Indeed, the Merovingian realm went trough the consequences of the royal faida (i.e. the mix of hot and cold civil war that took place in the late VIth to early VIIth centuries), which could be described as a decline of old aristocratic families with many of them seemingly disappearing, and the rise of aristocracy as a power of its own. While the effects were held for a time during the reigns of Clothar II and Dagobert I, due to their reinforcement of royal authority, several concomitent and related evolutions took place and took precedence by the mid-to-late VIIth century : regionalisation of mandate (where Late Roman Empire barely tolerated naming servants in their region of origin), growing irrevocability, hereditary transmission of titles (which went together with whole families being considered as "noble" instead of the function and individuals), perenisation of fiscal grants (partly due to the pauperisation of royal court and demonetarisation of palatial economy), etc.

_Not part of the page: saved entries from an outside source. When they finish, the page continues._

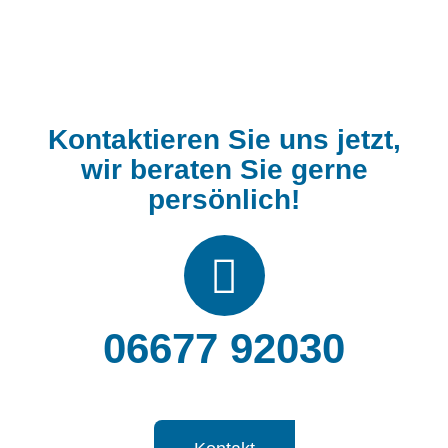
Kontaktieren Sie uns jetzt,
wir beraten Sie gerne
persönlich!
06677 92030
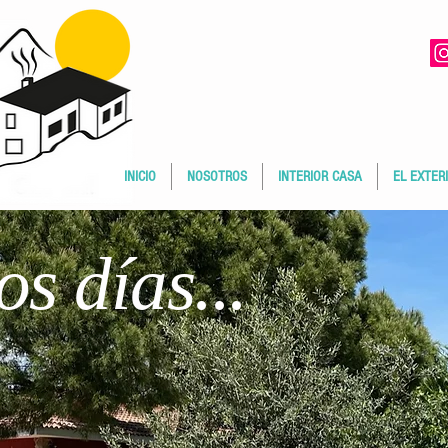
INICIO
NOSOTROS
INTERIOR CASA
EL EXTER
s días...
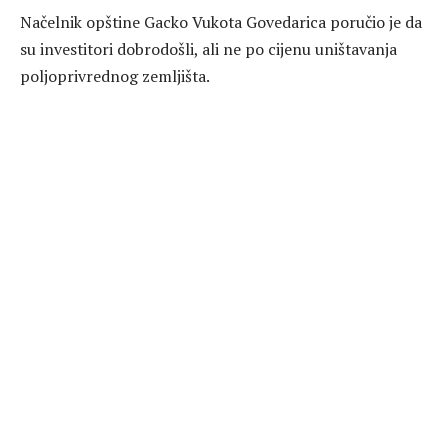
Načelnik opštine Gacko Vukota Govedarica poručio je da
su investitori dobrodošli, ali ne po cijenu uništavanja
poljoprivrednog zemljišta.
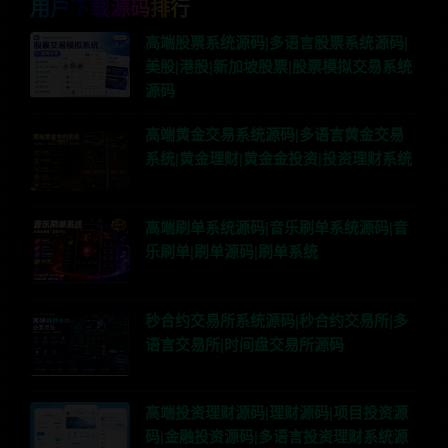
用户下载源码排行
高端股票系统源码|多语言股票系统源码|
美股|港股|新加坡股票|股票模拟交易系统
源码
高端黄金交易系统源码|多语言黄金交易
系统|黄金理财|黄金金投资|投资理财系统
高端刷单系统源码|音乐刷单系统源码|音
乐刷单|刷单源码|刷单系统
秒合约交易所系统源码|秒合约交易所|多
语言交易所|时间盘交易所源码
高端投资理财源码|理财源码|项目投资源
码|金融投资源码|多语言投资理财系统源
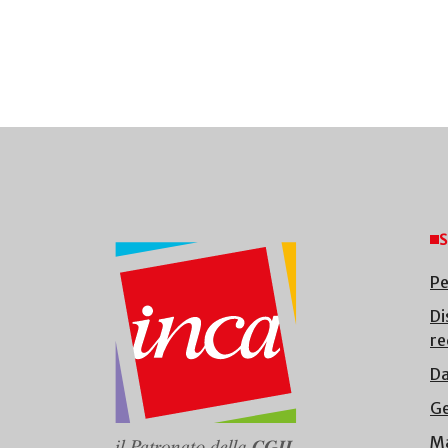
S
Pe
Di
re
Da
Ge
Ma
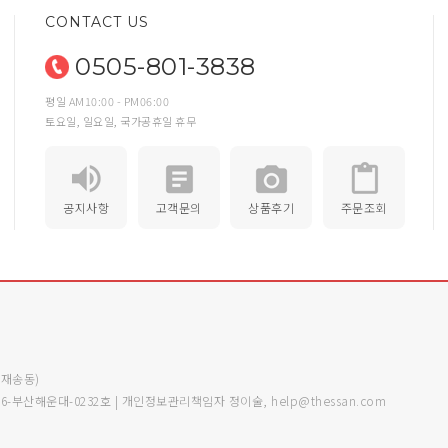
CONTACT US
0505-801-3838
평일 AM10:00 - PM06:00
토요일, 일요일, 국가공휴일 휴무
공지사항
고객문의
상품후기
주문조회
 (재송동)
6-부산해운대-0232호 | 개인정보관리책임자 정이술, help@thessan.com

In the same time, as with other agents, counts were rivalled by the growingly important episcopalian function which was more and more trusted with formerly "lay" tasks including count's to the point some counts were also bishops, making them sometimes redundant. This rivality wasn't immediatly nocive for royal power (who found in religious elites a somewhat more legitim and trustworthy belt) but made the countal office less interesting in the same time bishops entierely partook in the aristocratic networks they belonged to; in the same time, the appearance of "semi-private" agents named officially by the aristocratic elites in their demesnes effectively rivaled with the "rural counts"'s position.

[partly taken from this answer]

Thus, a family or a set of families that threatened to control too much of public power locally was fought against by others (with royal arbitrage), but these often ambitioned to do that for themselves, which was as true for lay aristocrracy than ecclesiastical power (which might have both modelled and legitimized the former. Capacities of the royal fisc with endless and unrecoverable donations being increasingly strained, charges and revenues became a matter of local powers whose legitimacy came mostly from their landed and military role.

Public service and functions as counts were thus loosing attractivity compared to the new forms of power elites adopted, to the point being fairly marginal and empty, except as titling power of new autonomous or even effectively independent powers (first from the periphery as in Bavaria or Thuringia, then Aquitaine, Provence, eventually e.g. Alsace or Maine)

Carolingians did attept to reform a new public service out of the ashes, but had to rely on aristocratic families who were wholly associated with it, confusing the distinction between function and nobility : a Carolingian count did owned legitimacy to his relation with the king/emperor but didn't owed its social role and power to him. Henceforth, the capacity of the Carolingians to override local power was limited and more about negociation than coercition. Eventually what remained of late ancient public service entierely collapsed in the late IXth century, our of sheer exhaustion and political irrelevance.

  • Servir l'État Barbare dans la Gaule Franque; Bruno Dumézil; 2012; Éditions Tallandier. It's both a broad synthetis and a summary for Merovingian and Carolingian public service, with several bibliographic mentions. You might find it fairly useful in your study.